(Dataset records)
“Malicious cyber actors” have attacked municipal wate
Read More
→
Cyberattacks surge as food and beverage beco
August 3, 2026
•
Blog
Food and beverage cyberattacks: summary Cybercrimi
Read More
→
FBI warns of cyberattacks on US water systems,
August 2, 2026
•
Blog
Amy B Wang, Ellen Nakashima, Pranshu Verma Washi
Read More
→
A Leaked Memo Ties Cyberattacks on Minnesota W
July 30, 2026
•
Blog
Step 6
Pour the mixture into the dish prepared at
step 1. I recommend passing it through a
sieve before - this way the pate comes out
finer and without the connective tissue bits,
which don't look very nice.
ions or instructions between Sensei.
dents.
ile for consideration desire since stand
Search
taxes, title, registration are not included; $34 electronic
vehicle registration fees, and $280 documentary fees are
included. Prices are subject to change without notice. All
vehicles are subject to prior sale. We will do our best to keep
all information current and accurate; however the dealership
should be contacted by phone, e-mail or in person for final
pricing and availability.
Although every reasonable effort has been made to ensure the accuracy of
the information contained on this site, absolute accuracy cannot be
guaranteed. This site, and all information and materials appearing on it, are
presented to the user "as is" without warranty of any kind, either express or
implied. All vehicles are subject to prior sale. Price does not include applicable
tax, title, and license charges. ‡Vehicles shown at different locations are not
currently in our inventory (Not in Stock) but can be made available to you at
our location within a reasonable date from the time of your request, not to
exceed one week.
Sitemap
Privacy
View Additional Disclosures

---

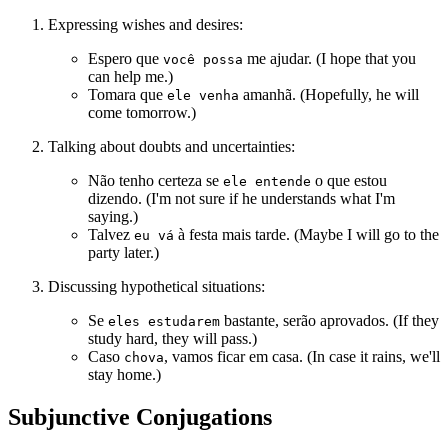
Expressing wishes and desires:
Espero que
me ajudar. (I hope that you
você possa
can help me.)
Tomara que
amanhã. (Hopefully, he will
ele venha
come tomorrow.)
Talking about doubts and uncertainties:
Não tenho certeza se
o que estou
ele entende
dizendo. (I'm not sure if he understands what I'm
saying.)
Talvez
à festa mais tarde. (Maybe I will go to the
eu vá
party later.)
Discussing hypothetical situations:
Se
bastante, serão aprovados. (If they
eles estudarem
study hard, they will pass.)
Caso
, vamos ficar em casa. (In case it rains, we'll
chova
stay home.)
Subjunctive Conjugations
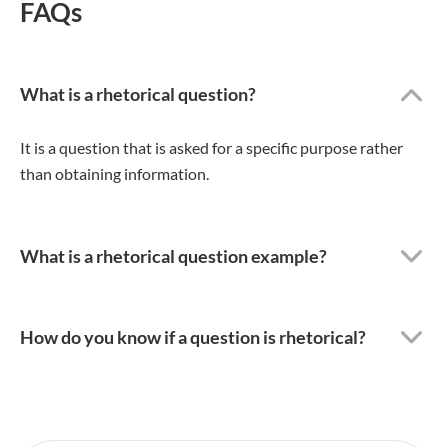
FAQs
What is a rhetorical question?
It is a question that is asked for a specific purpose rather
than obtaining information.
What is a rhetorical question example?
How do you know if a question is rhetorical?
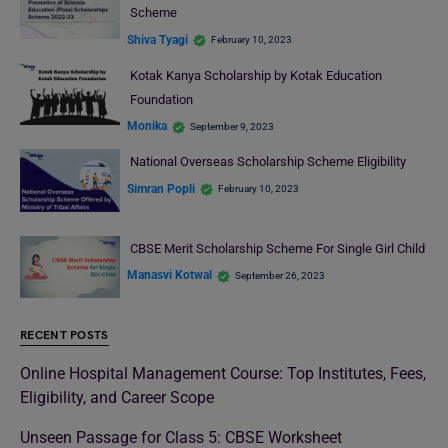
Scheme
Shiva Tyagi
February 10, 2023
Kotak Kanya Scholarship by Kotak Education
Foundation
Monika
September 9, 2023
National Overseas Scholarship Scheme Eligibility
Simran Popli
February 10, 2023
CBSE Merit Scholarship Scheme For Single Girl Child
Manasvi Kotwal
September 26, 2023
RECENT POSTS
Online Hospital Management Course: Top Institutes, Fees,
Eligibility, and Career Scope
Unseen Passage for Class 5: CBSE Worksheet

§ Task prompt: Take the records above and return, word for word, only the lines that fall from the line with "attacked municipal wate" to the line with "finer and without", both of them included.

§ Answer box:
“Malicious cyber actors” have attacked municipal wate
Read More
→
Cyberattacks surge as food and beverage beco
August 3, 2026
•
Blog
Food and beverage cyberattacks: summary Cybercrimi
Read More
→
FBI warns of cyberattacks on US water systems,
August 2, 2026
•
Blog
Amy B Wang, Ellen Nakashima, Pranshu Verma Washi
Read More
→
A Leaked Memo Ties Cyberattacks on Minnesota W
July 30, 2026
•
Blog
Step 6
Pour the mixture into the dish prepared at
step 1. I recommend passing it through a
sieve before - this way the pate comes out
finer and without the connective tissue bits,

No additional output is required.